High profile collaborations in music can often offer a vision that is the distinct from the styles of the artists that create them; a product that is wholly original with each player bringing out a new, fresh side of the other. This is not one of those times. Rather Brian Eno and Kevin Shield’s ‘Only Once Away My Son’ sounds exactly how you think it would sound, and that’s a good thing. Adding Eno’s trademark wallpaper ambiance to the My Bloody Valentine Mastermind’s droning serenity is the kind that obvious equation that feels like it’s been around for years, and when you hear it, you wonder why It hasn’t. Clocking at just over 9 minutes, the reigns seem to passed back and forth throughout as the mammoth score oscillates between the oceanic intensity and influence of two sonic geniuses. Even if this titanic union happens ‘Only Once’ as the title suggests, we would still be getting more than we deserve.
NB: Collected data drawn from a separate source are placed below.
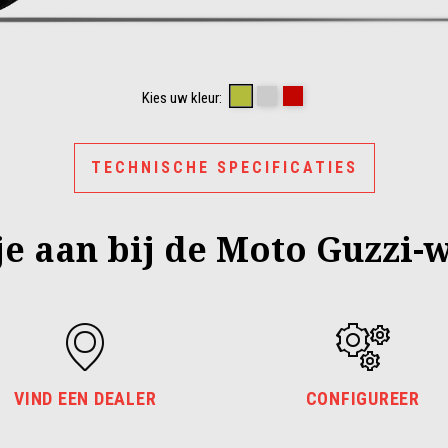
VERDE LEGNANO
GRIGIO LARIO
ROSSO MONZA
Kies uw kleur:
TECHNISCHE SPECIFICATIES
 je aan bij de Moto Guzzi-
VIND EEN DEALER
CONFIGUREER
https://www.youtube.com/watch?v=f6wN9by6zJ4&feature=youtu.be

Julien Baker ‘Claws in your Back’

Singer/Songwriter Julien Baker released her quite impressive sophomore effort Turn Out The Lights dropped this week and it’s closing track ‘Claws in your Back’ is a standout.  An heart-breaking introspective ballad that documents the invisible and sometimes visible scars of living with a debilitating mental illness, Claw in your back is about using every fibre of your being to resist the urge of taking “The easy way out”.